• **Directions for this task**
I would like every line of the records below that contains the word "Home" copied.

[Supplied material — start]

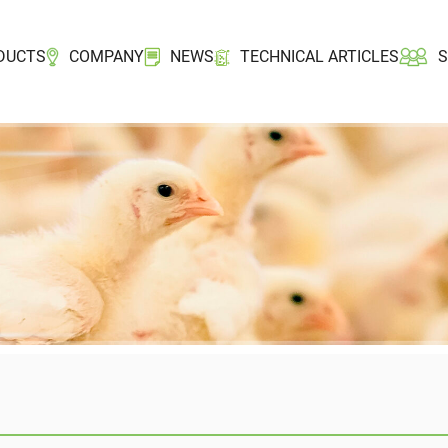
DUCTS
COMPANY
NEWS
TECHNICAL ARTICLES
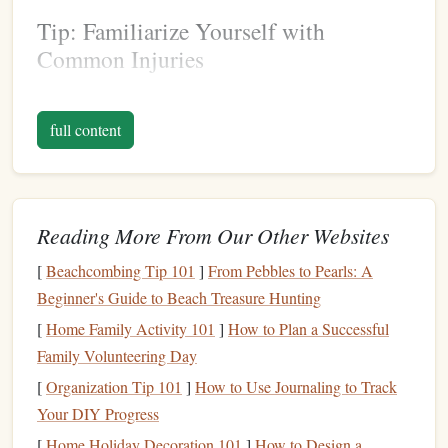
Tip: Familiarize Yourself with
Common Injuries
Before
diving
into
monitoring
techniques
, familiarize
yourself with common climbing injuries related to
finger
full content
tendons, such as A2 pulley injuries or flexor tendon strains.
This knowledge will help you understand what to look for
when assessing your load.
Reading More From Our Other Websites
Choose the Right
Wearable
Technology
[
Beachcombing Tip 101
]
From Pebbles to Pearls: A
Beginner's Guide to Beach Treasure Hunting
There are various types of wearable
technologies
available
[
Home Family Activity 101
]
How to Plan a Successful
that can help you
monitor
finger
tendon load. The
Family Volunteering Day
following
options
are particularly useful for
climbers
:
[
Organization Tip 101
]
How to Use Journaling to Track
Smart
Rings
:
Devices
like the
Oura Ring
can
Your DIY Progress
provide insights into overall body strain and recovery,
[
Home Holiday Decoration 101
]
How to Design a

[Supplied material — finish]
[Supplied material — start]

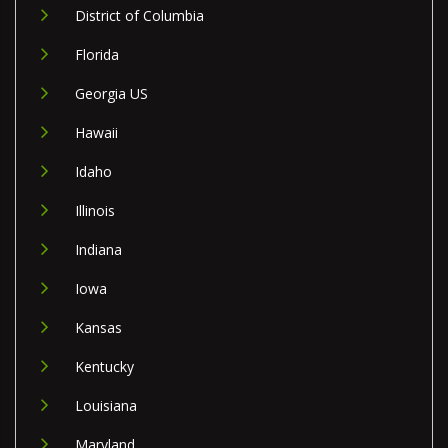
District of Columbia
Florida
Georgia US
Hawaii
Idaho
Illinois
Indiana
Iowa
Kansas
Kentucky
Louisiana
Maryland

[Supplied material — finish]

• **Response area**
Home Family Activity 101
Home Holiday Decoration 101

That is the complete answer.